→ TRY IT
Output each entry verbatim and exclude every picture from it.

→ RECORDS PROVIDED
+---+

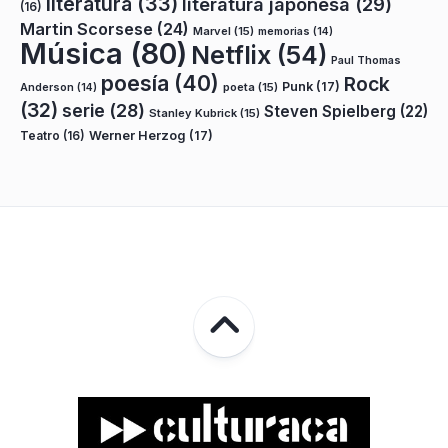
literatura
(33)
literatura japonesa
(29)
(16)
Martin Scorsese
(24)
Marvel
(15)
memorias
(14)
Música
(80)
Netflix
(54)
Paul Thomas
poesía
(40)
Rock
Punk
(17)
poeta
(15)
Anderson
(14)
(32)
serie
(28)
Steven Spielberg
(22)
Stanley Kubrick
(15)
Teatro
(16)
Werner Herzog
(17)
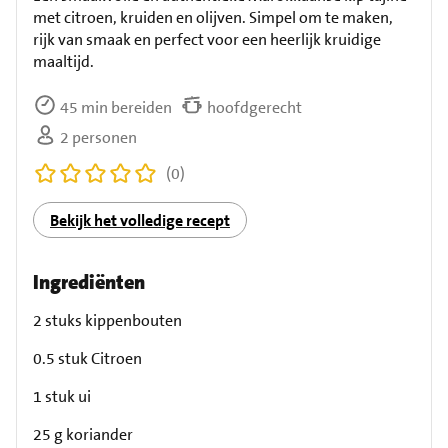
met citroen, kruiden en olijven. Simpel om te maken,
rijk van smaak en perfect voor een heerlijk kruidige
maaltijd.
45 min bereiden
hoofdgerecht
2 personen
(0)
Bekijk het volledige recept
Ingrediënten
2 stuks kippenbouten
0.5 stuk Citroen
1 stuk ui
25 g koriander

+---+

→ EXERCISE ANSWER
literatura
(33)
literatura japonesa
(29)
(16)
Martin Scorsese
(24)
Marvel
(15)
memorias
(14)
Música
(80)
Netflix
(54)
Paul Thomas
poesía
(40)
Rock
Punk
(17)
poeta
(15)
Anderson
(14)
(32)
serie
(28)
Steven Spielberg
(22)
Stanley Kubrick
(15)
Teatro
(16)
Werner Herzog
(17)
met citroen, kruiden en olijven. Simpel om te maken,
rijk van smaak en perfect voor een heerlijk kruidige
maaltijd.
45 min bereiden
hoofdgerecht
2 personen
(0)
Bekijk het volledige recept
Ingrediënten
2 stuks kippenbouten
0.5 stuk Citroen
1 stuk ui
25 g koriander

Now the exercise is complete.